Segment Open

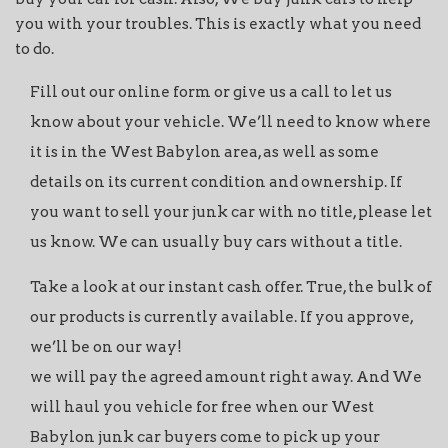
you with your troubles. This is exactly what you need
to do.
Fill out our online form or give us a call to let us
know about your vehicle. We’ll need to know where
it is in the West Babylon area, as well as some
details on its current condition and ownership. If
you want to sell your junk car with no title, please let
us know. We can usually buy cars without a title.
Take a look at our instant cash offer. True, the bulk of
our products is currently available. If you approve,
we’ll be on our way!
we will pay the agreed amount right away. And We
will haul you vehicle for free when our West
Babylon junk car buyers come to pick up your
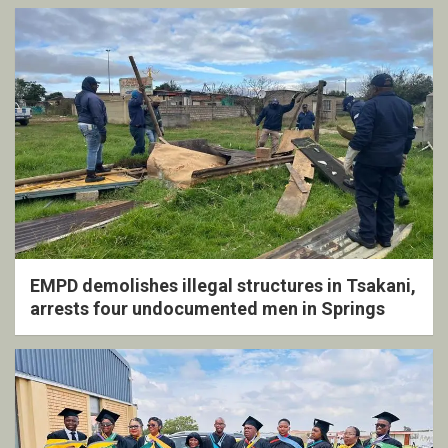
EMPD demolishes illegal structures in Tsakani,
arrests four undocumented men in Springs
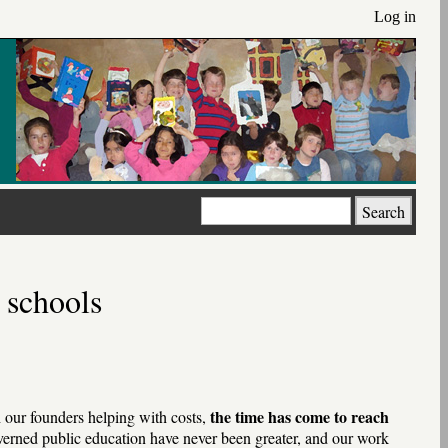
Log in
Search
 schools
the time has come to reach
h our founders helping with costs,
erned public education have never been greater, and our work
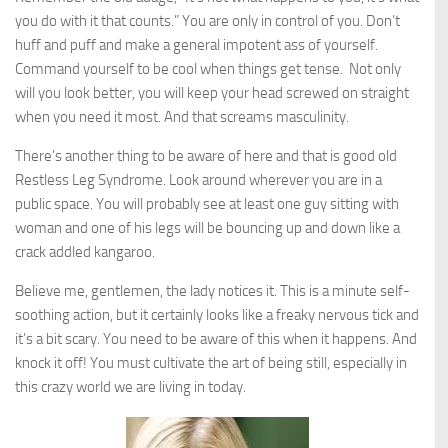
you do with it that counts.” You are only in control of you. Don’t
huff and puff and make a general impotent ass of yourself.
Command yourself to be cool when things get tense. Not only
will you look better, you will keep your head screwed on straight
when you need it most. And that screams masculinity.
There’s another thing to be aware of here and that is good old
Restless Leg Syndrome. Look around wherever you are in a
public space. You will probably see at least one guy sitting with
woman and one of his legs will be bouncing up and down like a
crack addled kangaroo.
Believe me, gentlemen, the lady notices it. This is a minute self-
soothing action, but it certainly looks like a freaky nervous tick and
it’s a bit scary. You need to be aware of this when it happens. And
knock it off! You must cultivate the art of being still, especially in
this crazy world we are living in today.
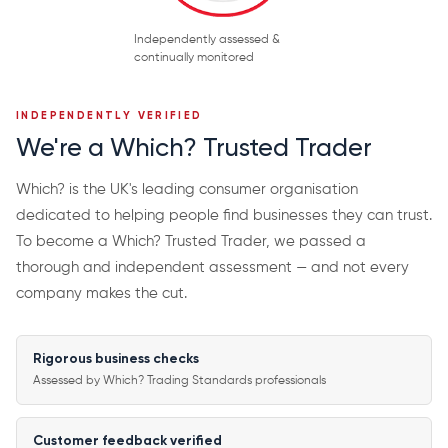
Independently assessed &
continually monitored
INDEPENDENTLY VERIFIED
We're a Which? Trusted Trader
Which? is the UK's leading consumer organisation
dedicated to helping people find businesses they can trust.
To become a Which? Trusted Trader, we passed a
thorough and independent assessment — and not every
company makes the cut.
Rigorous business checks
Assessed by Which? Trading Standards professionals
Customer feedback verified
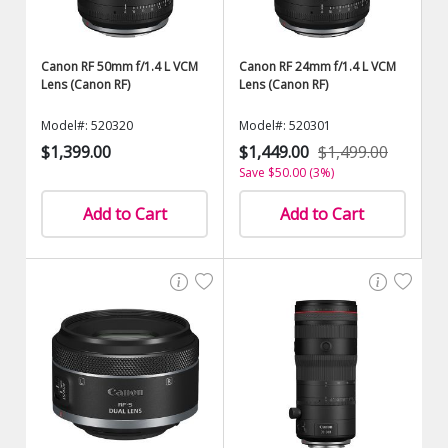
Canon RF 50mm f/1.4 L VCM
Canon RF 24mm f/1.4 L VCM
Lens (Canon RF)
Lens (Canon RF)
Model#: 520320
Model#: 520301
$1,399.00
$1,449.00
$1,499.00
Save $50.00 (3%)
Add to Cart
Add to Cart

Segment Closed

*Goal of the exercise:* Leaving all pictures out, output exactly the lines of the material above from the line with "erned public education" to the line with "There’s another thing", both included.

*Reply:*
erned public education have never been greater, and our work
you do with it that counts.” You are only in control of you. Don’t
huff and puff and make a general impotent ass of yourself.
Command yourself to be cool when things get tense. Not only
will you look better, you will keep your head screwed on straight
when you need it most. And that screams masculinity.
There’s another thing to be aware of here and that is good old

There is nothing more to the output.